▶ _Work to complete_
The answer must be a single number: how many lines in the records below contain the word "Кроссовки".

▶ _Exercise material_

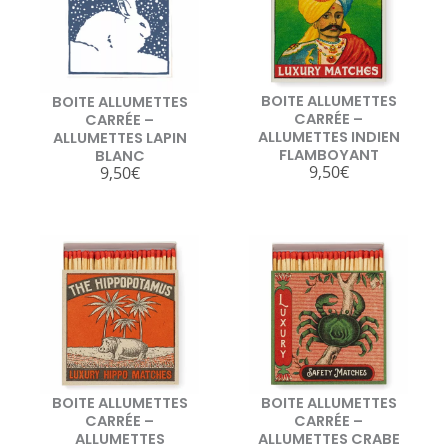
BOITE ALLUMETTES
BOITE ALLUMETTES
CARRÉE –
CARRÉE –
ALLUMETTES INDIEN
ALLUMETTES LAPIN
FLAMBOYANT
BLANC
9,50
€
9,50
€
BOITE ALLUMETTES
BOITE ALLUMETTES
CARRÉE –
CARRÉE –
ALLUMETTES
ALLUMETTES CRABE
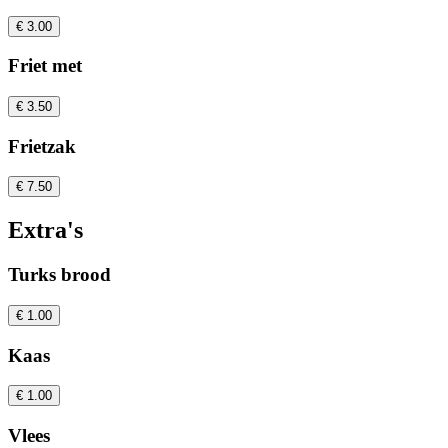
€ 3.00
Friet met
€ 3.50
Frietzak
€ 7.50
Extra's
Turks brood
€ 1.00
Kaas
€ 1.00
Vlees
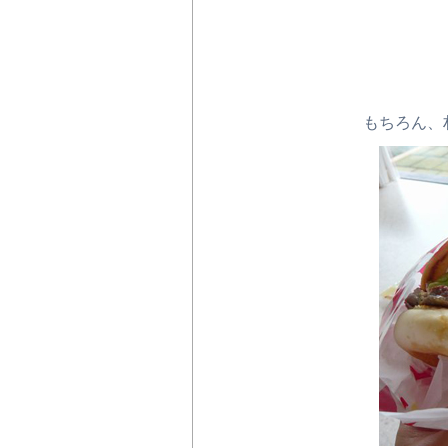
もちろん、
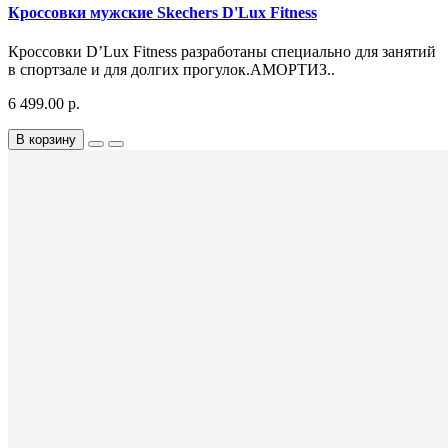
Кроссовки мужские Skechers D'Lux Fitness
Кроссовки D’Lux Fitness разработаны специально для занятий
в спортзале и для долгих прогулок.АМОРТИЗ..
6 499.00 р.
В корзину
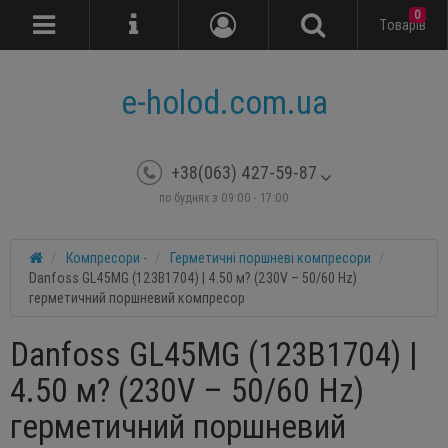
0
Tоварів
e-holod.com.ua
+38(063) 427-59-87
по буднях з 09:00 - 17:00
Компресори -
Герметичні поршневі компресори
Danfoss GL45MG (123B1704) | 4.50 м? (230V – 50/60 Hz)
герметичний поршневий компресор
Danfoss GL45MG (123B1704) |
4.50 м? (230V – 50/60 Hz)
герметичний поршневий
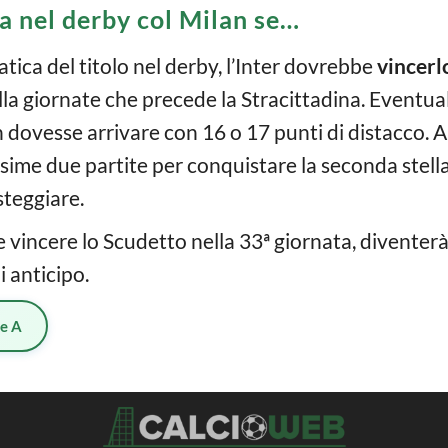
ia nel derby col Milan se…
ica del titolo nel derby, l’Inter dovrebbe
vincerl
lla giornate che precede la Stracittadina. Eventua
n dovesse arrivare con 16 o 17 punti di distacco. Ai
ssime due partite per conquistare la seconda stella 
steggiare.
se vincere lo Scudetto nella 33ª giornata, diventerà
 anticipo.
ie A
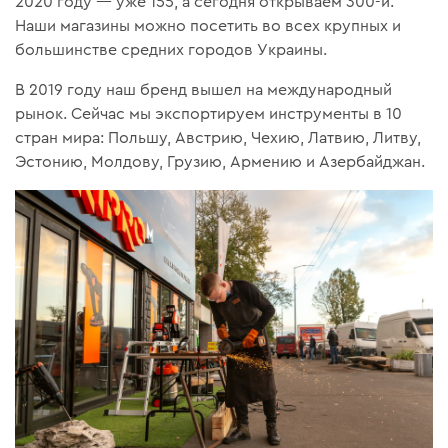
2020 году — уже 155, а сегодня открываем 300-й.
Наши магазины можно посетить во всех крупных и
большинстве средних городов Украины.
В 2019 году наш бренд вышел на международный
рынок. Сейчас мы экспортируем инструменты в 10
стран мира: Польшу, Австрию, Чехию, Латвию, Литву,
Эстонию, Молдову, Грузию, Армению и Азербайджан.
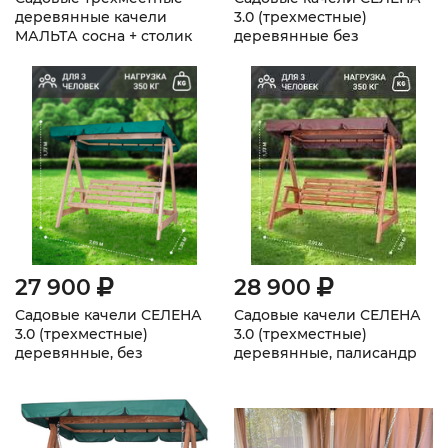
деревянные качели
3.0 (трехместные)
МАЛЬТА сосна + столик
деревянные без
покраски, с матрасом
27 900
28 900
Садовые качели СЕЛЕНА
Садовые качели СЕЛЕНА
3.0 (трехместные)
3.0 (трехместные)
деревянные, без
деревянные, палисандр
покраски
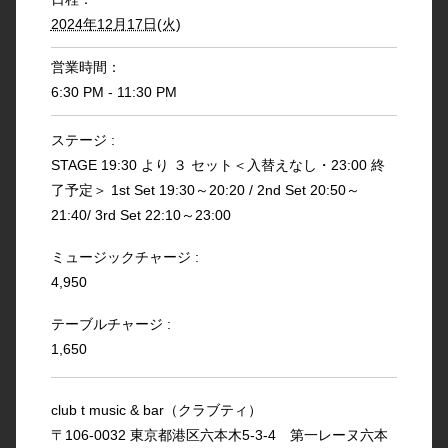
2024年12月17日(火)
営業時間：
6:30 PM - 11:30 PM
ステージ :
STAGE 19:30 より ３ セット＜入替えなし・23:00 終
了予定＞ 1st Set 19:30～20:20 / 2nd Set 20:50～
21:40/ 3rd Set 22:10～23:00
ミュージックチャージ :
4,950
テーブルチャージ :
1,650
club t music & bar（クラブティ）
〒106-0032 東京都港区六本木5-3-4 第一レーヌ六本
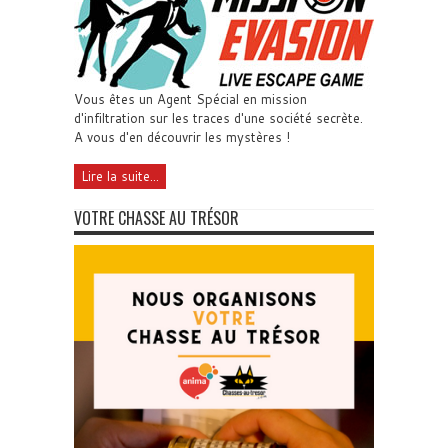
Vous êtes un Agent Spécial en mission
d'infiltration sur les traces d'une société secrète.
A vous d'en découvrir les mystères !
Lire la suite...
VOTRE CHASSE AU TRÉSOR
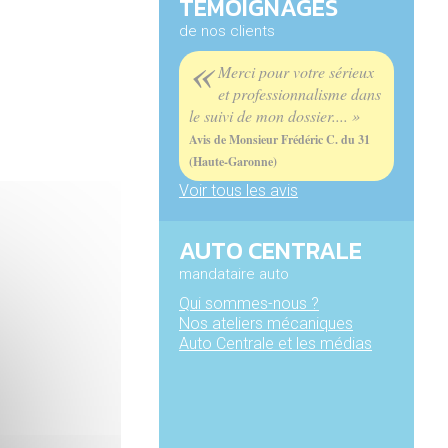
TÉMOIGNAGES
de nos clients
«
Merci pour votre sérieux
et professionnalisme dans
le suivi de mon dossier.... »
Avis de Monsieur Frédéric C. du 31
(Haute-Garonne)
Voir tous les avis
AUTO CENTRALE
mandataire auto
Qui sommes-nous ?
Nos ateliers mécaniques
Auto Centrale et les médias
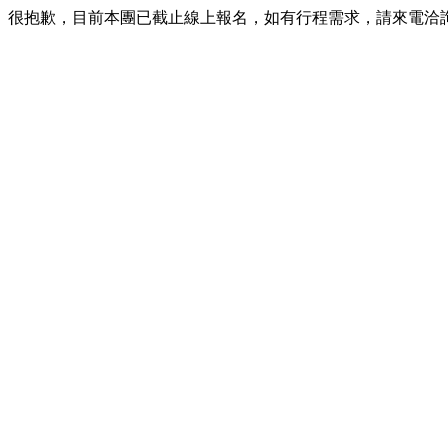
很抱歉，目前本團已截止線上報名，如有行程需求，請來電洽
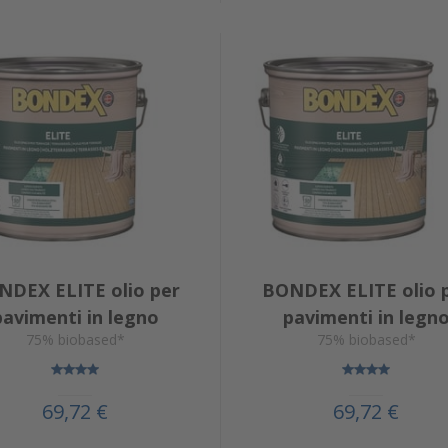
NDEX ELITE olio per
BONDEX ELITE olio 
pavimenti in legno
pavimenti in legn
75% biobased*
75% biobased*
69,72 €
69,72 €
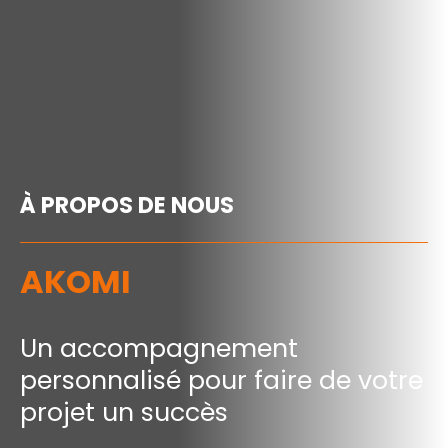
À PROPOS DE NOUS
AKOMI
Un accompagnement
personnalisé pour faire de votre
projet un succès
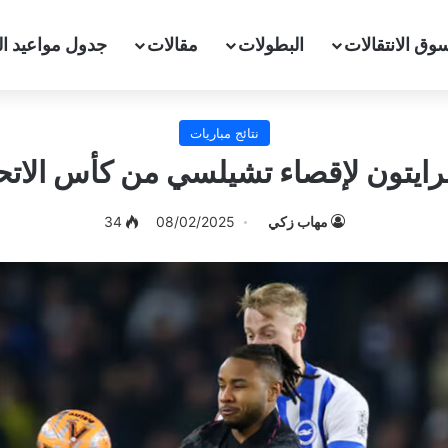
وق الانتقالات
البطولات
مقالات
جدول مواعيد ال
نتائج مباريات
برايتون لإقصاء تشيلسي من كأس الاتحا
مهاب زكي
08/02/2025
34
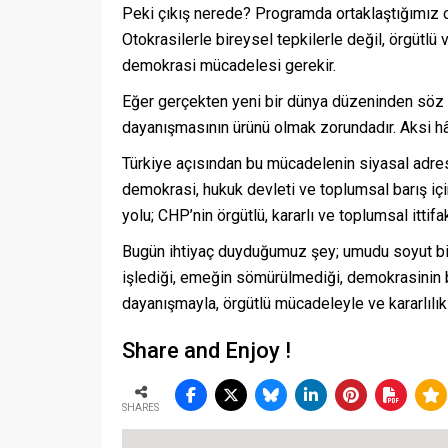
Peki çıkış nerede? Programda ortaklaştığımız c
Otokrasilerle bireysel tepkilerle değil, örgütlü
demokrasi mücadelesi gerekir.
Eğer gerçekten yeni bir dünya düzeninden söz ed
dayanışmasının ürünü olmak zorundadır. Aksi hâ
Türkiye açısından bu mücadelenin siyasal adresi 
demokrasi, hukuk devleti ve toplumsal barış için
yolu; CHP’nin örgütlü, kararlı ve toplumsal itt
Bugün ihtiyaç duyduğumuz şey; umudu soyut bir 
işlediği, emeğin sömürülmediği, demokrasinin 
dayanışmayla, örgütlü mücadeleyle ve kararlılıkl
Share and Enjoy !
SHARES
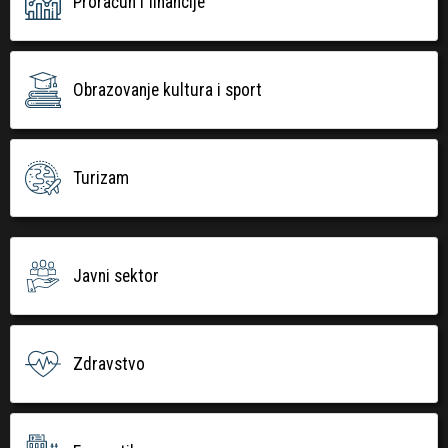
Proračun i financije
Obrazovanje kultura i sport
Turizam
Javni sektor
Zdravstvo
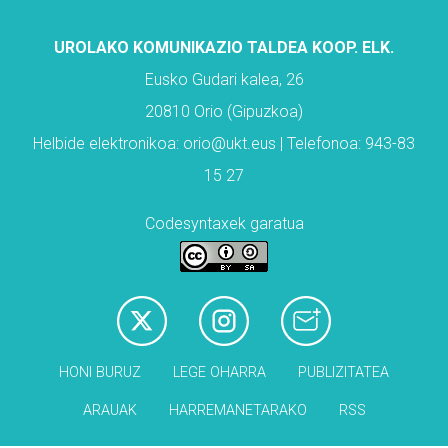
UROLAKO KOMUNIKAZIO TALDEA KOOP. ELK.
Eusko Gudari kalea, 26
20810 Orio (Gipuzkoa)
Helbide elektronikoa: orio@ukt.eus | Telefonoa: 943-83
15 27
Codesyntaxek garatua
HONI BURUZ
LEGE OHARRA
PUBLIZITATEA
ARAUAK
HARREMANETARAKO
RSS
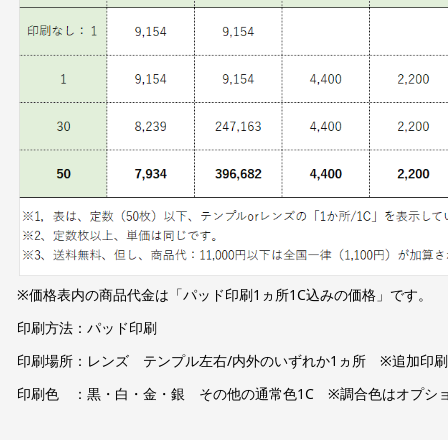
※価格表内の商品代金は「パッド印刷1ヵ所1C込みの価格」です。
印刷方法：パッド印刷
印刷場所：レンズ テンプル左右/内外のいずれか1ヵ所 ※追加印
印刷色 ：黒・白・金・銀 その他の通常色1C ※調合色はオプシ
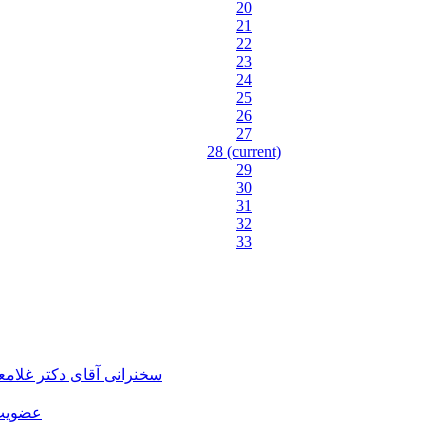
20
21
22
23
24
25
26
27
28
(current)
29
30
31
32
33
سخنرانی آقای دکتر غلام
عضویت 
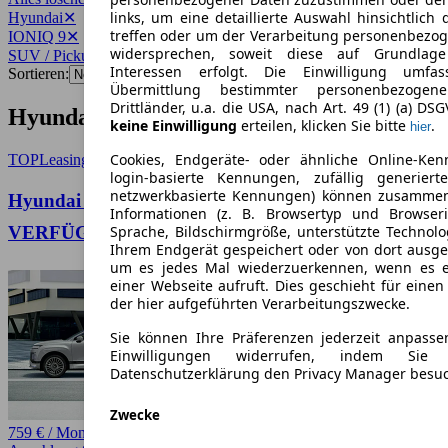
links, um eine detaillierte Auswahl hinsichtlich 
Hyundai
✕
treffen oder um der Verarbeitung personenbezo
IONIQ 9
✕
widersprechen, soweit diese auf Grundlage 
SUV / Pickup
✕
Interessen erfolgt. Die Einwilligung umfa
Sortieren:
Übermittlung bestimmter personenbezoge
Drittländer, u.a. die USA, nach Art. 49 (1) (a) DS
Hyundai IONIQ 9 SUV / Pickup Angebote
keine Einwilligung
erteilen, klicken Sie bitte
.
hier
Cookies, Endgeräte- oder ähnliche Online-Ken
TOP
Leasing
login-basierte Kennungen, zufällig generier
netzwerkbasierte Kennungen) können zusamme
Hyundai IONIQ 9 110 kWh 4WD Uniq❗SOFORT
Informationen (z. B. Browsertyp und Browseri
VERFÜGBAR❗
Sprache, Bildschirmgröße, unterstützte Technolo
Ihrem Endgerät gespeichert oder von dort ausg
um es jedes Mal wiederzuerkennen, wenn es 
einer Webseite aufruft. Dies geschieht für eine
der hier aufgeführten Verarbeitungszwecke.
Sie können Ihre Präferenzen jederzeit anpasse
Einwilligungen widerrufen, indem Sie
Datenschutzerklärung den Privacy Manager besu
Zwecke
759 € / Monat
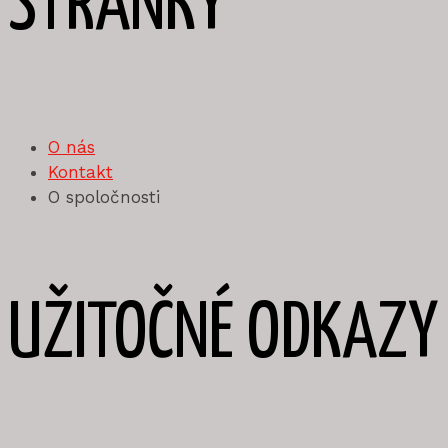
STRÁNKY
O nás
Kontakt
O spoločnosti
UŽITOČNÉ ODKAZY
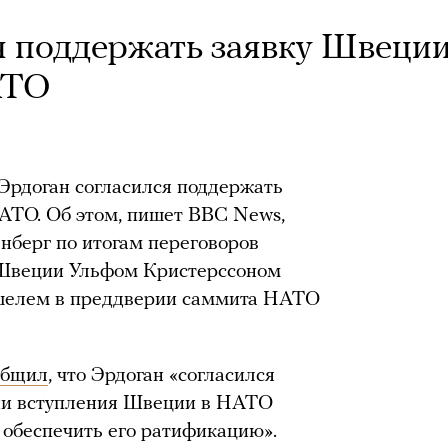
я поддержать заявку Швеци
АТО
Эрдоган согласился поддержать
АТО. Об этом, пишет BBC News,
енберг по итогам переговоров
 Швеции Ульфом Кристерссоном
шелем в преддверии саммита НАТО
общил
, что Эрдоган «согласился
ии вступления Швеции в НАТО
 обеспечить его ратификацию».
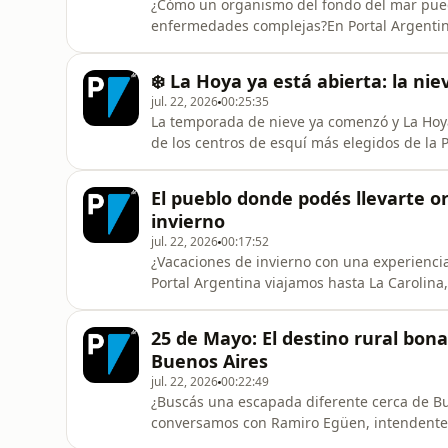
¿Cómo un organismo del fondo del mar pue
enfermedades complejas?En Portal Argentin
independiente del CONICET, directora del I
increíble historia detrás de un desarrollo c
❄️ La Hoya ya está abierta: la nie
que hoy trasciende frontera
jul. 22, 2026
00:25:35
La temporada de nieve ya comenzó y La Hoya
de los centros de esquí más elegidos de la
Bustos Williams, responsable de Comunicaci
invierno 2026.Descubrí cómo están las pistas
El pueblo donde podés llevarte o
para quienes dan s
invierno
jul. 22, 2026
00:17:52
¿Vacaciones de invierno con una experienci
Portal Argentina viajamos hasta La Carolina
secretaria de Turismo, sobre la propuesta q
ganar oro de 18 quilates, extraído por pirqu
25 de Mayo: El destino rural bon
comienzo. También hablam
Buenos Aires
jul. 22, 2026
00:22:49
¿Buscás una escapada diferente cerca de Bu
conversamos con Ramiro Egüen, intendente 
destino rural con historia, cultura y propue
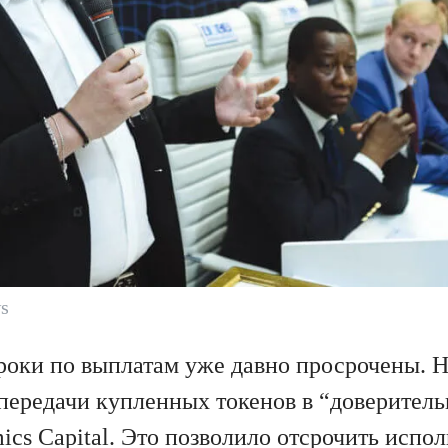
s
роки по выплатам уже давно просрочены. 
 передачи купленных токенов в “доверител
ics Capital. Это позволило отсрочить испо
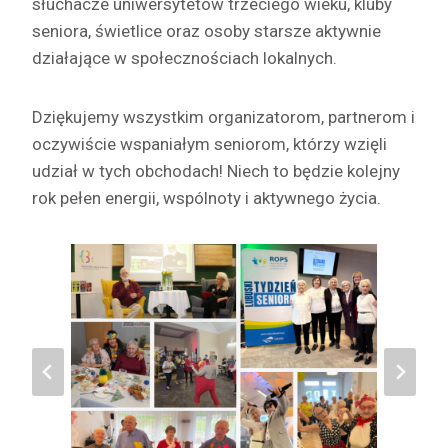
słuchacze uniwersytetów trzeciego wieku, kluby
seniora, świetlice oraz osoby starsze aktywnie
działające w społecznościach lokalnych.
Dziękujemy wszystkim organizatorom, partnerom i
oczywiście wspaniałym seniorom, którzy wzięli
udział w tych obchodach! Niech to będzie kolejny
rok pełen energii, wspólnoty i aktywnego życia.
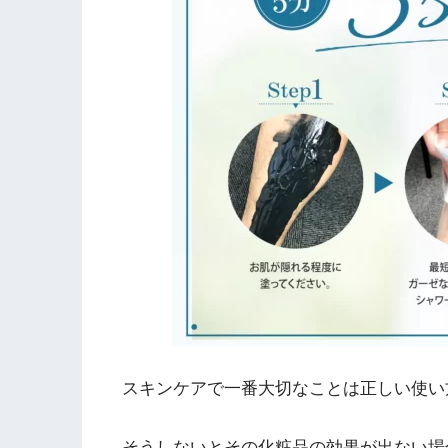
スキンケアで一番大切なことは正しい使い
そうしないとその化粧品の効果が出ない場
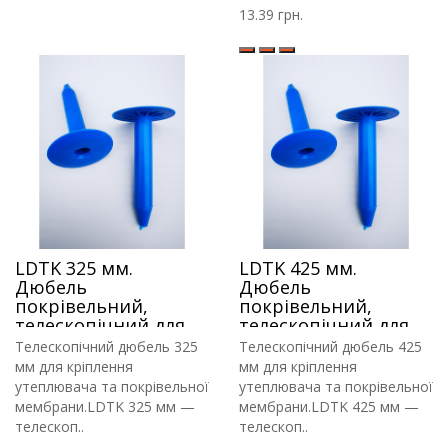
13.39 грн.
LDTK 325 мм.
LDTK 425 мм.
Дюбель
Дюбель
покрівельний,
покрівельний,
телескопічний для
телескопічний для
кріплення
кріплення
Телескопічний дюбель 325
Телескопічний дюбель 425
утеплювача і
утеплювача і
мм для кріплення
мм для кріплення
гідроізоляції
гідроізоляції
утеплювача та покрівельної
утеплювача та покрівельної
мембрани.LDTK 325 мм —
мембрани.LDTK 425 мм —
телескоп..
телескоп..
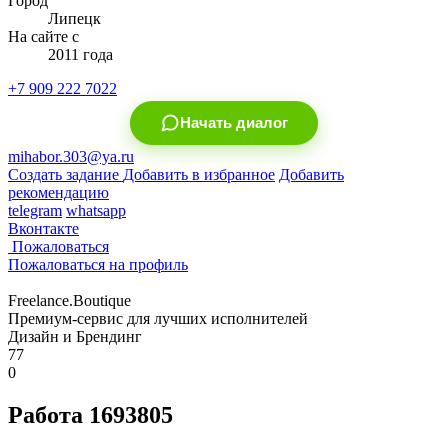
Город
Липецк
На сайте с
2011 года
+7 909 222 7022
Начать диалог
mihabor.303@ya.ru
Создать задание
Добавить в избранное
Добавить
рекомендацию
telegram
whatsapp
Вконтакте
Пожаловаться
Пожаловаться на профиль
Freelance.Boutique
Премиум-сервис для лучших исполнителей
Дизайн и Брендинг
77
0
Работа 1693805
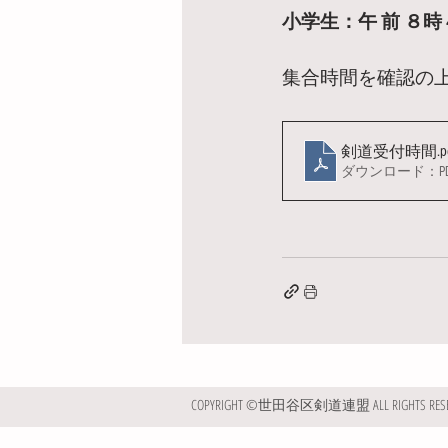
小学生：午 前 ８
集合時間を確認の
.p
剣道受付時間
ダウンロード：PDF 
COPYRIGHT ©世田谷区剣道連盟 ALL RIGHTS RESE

▶ _Problem solution_
2